## WHAT YOU HAVE TO DO
An exact copy of the lines from the top of the data through the line with "Chính sách bảo mật" is what you should give, with no pictures in it.

====== EXTRACTED ENTRIES ======

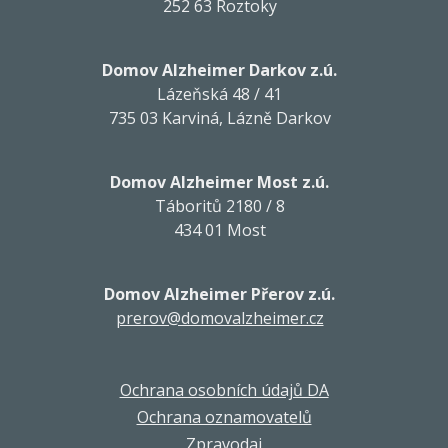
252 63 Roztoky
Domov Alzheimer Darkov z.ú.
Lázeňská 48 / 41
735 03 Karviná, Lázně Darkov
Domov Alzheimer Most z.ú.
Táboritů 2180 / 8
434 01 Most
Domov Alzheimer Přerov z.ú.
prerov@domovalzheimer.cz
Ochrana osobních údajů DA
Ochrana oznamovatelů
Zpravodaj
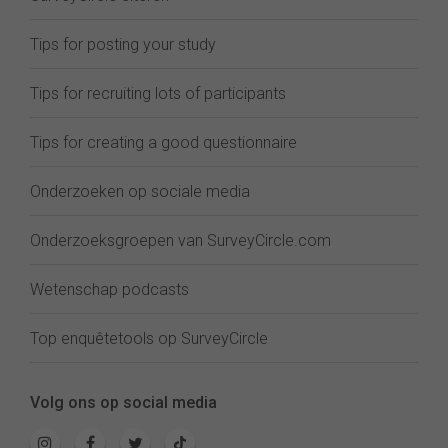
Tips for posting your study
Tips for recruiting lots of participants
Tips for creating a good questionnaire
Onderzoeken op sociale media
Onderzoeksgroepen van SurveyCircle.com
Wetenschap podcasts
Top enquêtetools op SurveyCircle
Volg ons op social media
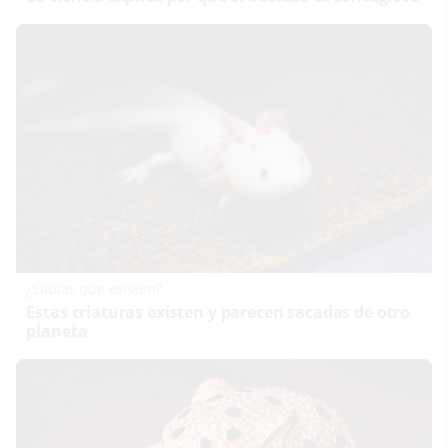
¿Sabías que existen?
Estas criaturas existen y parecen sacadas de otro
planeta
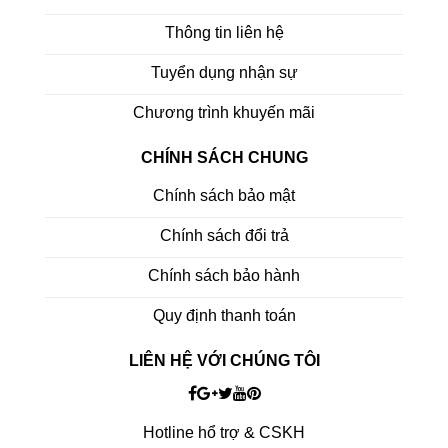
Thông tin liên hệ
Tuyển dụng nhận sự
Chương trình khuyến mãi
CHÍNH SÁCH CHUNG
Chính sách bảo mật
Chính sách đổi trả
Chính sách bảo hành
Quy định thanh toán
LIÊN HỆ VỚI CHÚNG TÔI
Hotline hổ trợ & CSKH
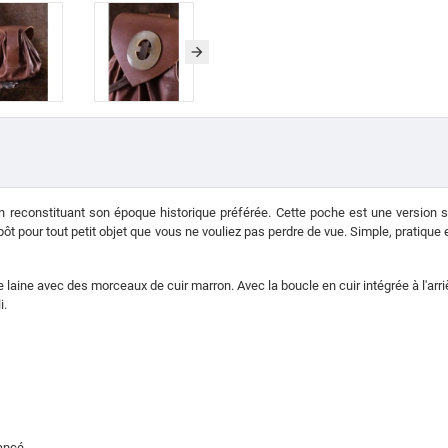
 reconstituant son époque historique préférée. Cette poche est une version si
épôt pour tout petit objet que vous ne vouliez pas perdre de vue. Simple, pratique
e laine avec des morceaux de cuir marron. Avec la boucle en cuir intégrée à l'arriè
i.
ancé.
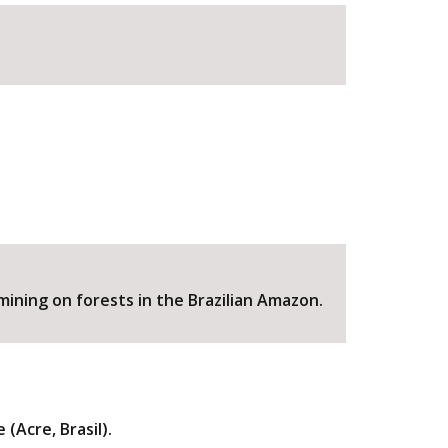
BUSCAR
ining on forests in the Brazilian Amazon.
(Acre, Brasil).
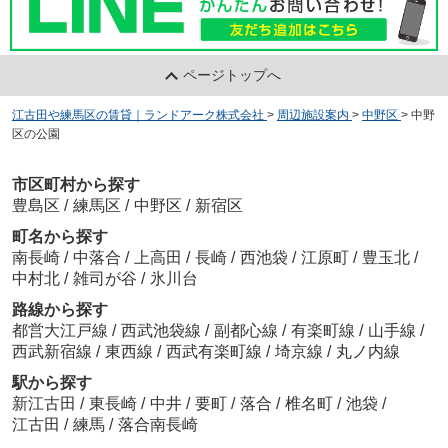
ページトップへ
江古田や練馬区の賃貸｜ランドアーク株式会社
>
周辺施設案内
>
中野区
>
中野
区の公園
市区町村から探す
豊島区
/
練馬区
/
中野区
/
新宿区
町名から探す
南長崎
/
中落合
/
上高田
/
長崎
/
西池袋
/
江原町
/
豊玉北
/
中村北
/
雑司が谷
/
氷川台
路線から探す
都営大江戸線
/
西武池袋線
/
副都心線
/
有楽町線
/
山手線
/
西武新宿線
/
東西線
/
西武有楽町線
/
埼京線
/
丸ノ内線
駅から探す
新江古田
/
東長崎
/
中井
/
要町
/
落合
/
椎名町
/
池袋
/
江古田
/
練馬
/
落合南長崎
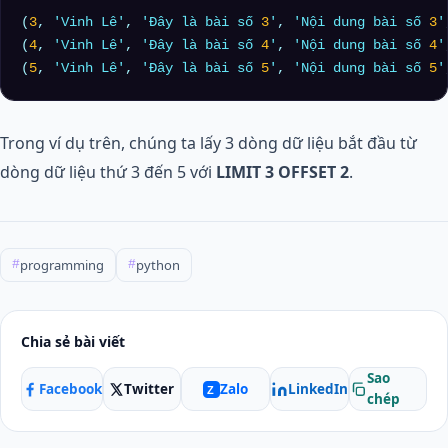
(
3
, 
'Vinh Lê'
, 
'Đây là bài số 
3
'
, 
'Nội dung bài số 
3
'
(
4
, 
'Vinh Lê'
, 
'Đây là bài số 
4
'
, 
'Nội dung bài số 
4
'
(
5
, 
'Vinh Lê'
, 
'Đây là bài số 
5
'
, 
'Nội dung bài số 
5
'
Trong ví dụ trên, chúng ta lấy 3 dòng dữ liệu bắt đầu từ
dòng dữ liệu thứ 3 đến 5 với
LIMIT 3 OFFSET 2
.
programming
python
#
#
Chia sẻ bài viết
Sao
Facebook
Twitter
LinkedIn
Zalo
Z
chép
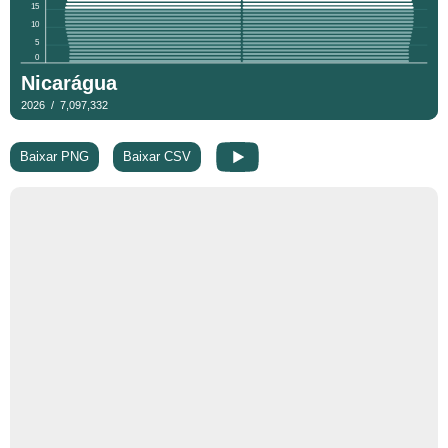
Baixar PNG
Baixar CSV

======

## SOLUTION TO THIS PROBLEM
252 63 Roztoky
Domov Alzheimer Darkov z.ú.
Lázeňská 48 / 41
735 03 Karviná, Lázně Darkov
Domov Alzheimer Most z.ú.
Táboritů 2180 / 8
434 01 Most
Domov Alzheimer Přerov z.ú.
prerov@domovalzheimer.cz
Ochrana osobních údajů DA
Ochrana oznamovatelů
Zpravodaj
Tips for posting your study
Tips for recruiting lots of participants
Tips for creating a good questionnaire
Onderzoeken op sociale media
Onderzoeksgroepen van SurveyCircle.com
Wetenschap podcasts
Top enquêtetools op SurveyCircle
Volg ons op social media
¿Sabías que existen?
Estas criaturas existen y parecen sacadas de otro
planeta
Thông tin liên hệ
Tuyển dụng nhận sự
Chương trình khuyến mãi
CHÍNH SÁCH CHUNG
Chính sách bảo mật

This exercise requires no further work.